Neem cake: chemical composition and larvicidal activity on Asian tiger mosquito.

New pesticides based on natural products are urgently needed, in consideration of their environmental care and lower collateral effects. Neem oil, the main product obtained from Azadiractha indica A. Juss, commonly known as neem tree, is mainly used in medical devices, cosmetics and soaps, as well as important insecticide. Manufacturing of neem oil first includes the collection of the neem seeds as raw material used for the extraction. Neem cake is the waste by-product remaining after extraction processes. The quality of the oil, as that of the cake, strictly depends from the quality of seeds as well as from the type of extraction processes used, which strongly influences the chemical composition of the product. Currently, the different types of commercial neem cake on the market are roughly identified as oiled and deoiled cake, but several other differences can be detected. The differences are relevant and must be determined, to obtain the necessary correlation between chemical constitution and larvicidal activities. Six different batches of neem cake, marketed by several Indian and European companies, were analyzed by HPLC and HPTLC, and their fingerprints compared, obtaining information about the different compositions, focusing in particular on nortriterpenes, considered as the main active components of neem oil. Therefore, the chemical composition of each cake was connected with the biological activitiy, i.e., the effects of the extracts of the six neem cakes were tested on eggs and larvae of Aedes albopictus (Stegomyia albopicta) (Diptera: Culicidae), commonly known as Asian tiger mosquito. The results confirmed the previously reported larvicide effects of neem cake that, however, can now be related to the chemical composition, in particular with nortriterpenes, allowing in that way to discriminate between the quality of the various marketed products, as potential domestic insecticides.
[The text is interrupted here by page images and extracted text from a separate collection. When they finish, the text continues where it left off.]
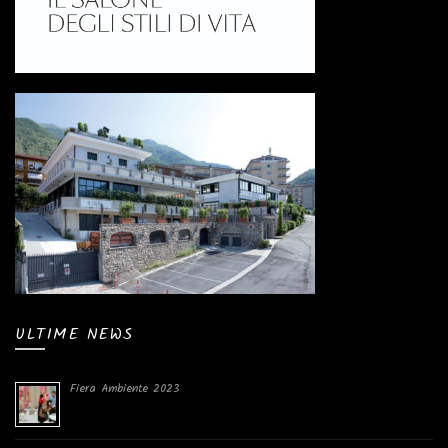
ULTIME NEWS
Fiera Ambiente 2023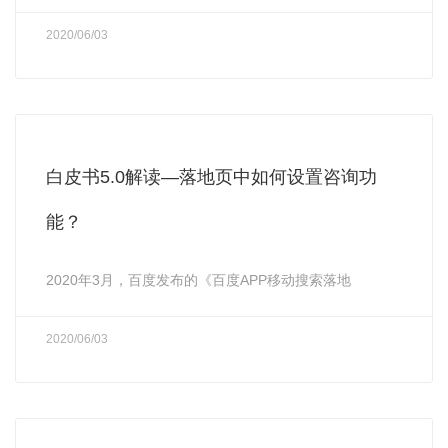
2020/06/03
白皮书5.0解读—落地页中如何设置咨询功
能？
2020年3月，百度发布的《百度APP移动搜索落地
2020/06/03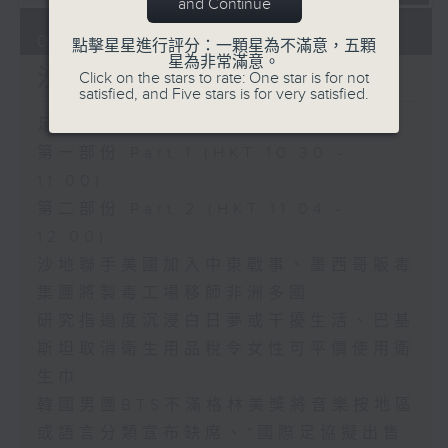
and Continue
08/08/2026
點擊星星進行評分：一顆星為不滿意，五顆
星為非常滿意。
沙地聯手美國加入中東戰事
Click on the stars to rate: One star is for not
satisfied, and Five stars is for very satisfied.
足本 Full (HKT 10:30 - 12:00)
第一部份 Part 1 (HKT 10:30 -
11:00)
第二部份 Part 2 (HKT 11:04 -
12:00)
沙地聯手美國加入中東戰事、墨西哥販毒
集團將製毒工場移師非洲多國
研究指過度沉浸白日夢或干擾生活、巴基
斯坦取消衛生用品稅令女性可平價使用衛
生巾
韓國男團BTS不滿格林美獎將音樂按地區
或語言分類宣布缺席、*國際足協擬出售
Toxic effects of neem cake extracts on Aedes albopictus (Skuse) larvae.

In order to investigate its insecticide potential, the neem cake methanol extract was first analyzed and then separated by different solvents. The high-performance liquid chromatography analysis showed that the neem cake methanol extract still contained relevant quantities of nortriterpenes. Fractions of increasing polarity were obtained from the separation process: hexane fraction (Hp), EtOAc fraction (Ep), n-BuOH fraction (Bp), and aqueous fraction (Wp). The activity of the fractions on Aedes albopictus (Skuse) eggs and larvae was tested, and the Ep fraction exhibits the most relevant larvicide effect. The nuclear magnetic resonance fingerprint analysis of this phytocomplex isolated on EtOAc fraction was performed. The larvicidal effectiveness of the phytocomplex isolated on EtOAc, compared to that of pure and commercial azadirachtin solutions of different concentrations, was checked. The results showed that the activity of the phytocomplex, as a whole, was significantly higher than those of isolated compound solutions. As a consequence, the neem cake is a promising low-cost, easily available on the market, and natural resource to develop a new bioinsecticide, mainly in developing countries.